Welcome to Kalamna, the student blog of the Hagop Kevorkian Center for Near Eastern Studies at NYU.

Saturday, February 6, 2010

Spreading the Wealth

This article from the Associated Press caught my eye earlier this week. The semi-official Palestine Investment Fund is teaming up with Abraaj Capital of Dubai to start a $50 million private equity fund specifically devoted to investing in the Palestinian economy. $50 million is a little more than 1% of Palestine's GDP...so the potential impact is huge.

I think it's a positive move. I have long puzzled over why the Gulf, with all its oil wealth sloshing around with nowhere to go, doesn't put more of that money where it's mouth is. These states are vehement supporters of the Palestinian national cause. None of them recognize Israel and Saudi Arabia especially is considered a key player in brokering any final deal with Israel.
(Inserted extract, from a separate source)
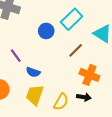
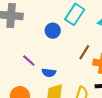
brown line: (76, 50) -> (84, 52), moved

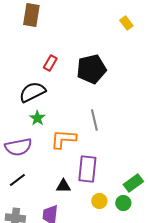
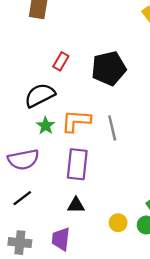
orange L-shape: (63, 139) -> (76, 121), moved
purple rectangle: (87, 169) -> (77, 164), moved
But for all their bluster, I wonder that these governments don't devote more of their state-controlled oil wealth toward strengthening the Palestinian economy in preparation for its ultimate independence. Salam Fayyad, Palestine's prime minister, has embraced this strategy, setting a two-year time horizon for developing an economy that can survive on its own. Israel certainly hasn't made this easy for the Palestinians: there are still ample roadblocks to economic growth, not the least of which was Israel's devastating attacks on Gaza at the beginning of 2009. But in the case of the West Bank, at least, the economy has recently flourished. While the rest of the world languished in recession through 2009, the West Bank's economy grew at 5.5%. As long as the peace with Israel remains intact, growth in the territory is likely to continue, setting Palestine on a course toward economic viability and (possibly) statehood.
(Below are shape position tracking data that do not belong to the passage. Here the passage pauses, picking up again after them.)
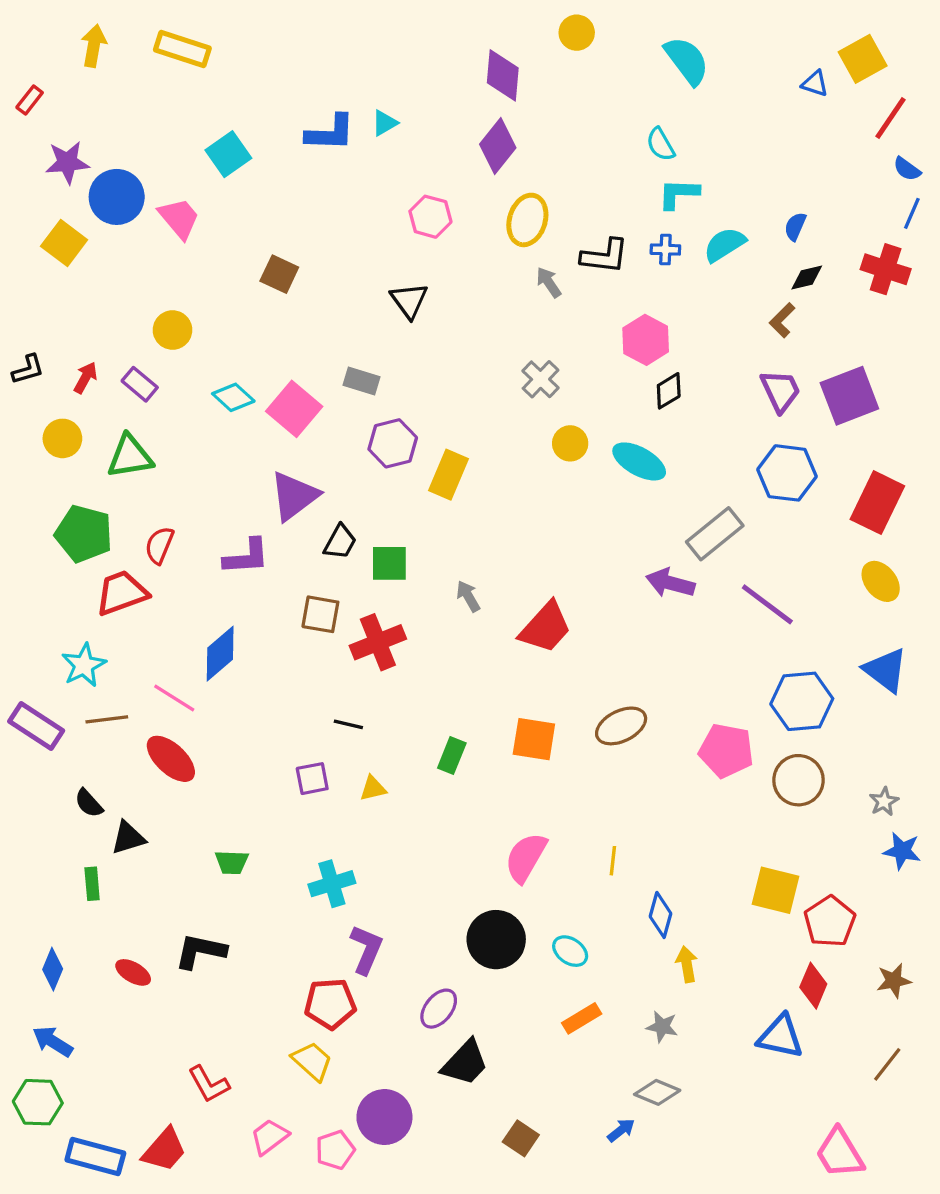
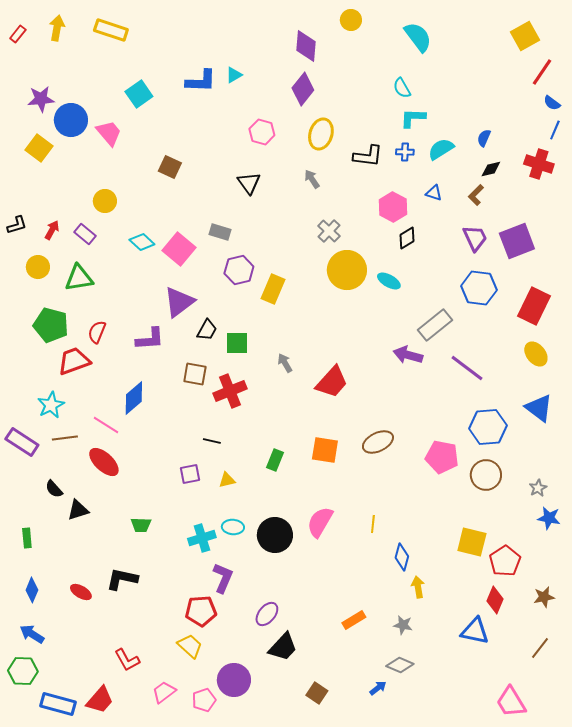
blue triangle: (815, 84) -> (434, 193), moved
red rectangle: (30, 100) -> (18, 34), moved
gray arrow: (549, 282) -> (312, 179), moved
yellow circle: (570, 443) -> (347, 270), size x1.8
cyan ellipse: (639, 461) -> (389, 281), size x0.7
green rectangle: (92, 884) -> (27, 538), moved
black circle: (496, 940) -> (275, 535), moved
cyan ellipse: (570, 951) -> (233, 527), moved, turned -30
This strikes me as an arena where the Gulf states can have a real impact, especially while political negotiations are deadlocked. The governments in the region have huge wealth to deploy through their sovereign wealth funds. They can't invest it all (or even most of it) in their own economies because of the risk that this would spur inflation, crippling other industries that they are trying to establish. So they have to deploy this capital abroad. Although they have mostly tended to look to the West, especially Europe, for investment prospects, the funds should consider sourcing deals closer to home.

Moreover, for these sovereign wealth funds, a little can go a long way. $50 million may be a big drop in the bucket of the Palestinian economy -- but it is minuscule compared to the holdings of these funds, some of which manage hundreds of billions of dollars.

It is somewhat ironic that the Gulf investment institution behind this new private equity fund is Abraaj Capital, which hails from oil-poor and debt-ridden Dubai. Perhaps, though, its move will strike an example for some of the other funds in the region.

People often talk about the Middle East as a poor and backwards region. It certainly is not the latter and only parts of it are the former. With so much wealth collecting in the Gulf, the managers of these assets should consider how they can use their economic power to effect positive change in their less well-endowed neighbors. Investing in Palestine's economy is an obvious first step.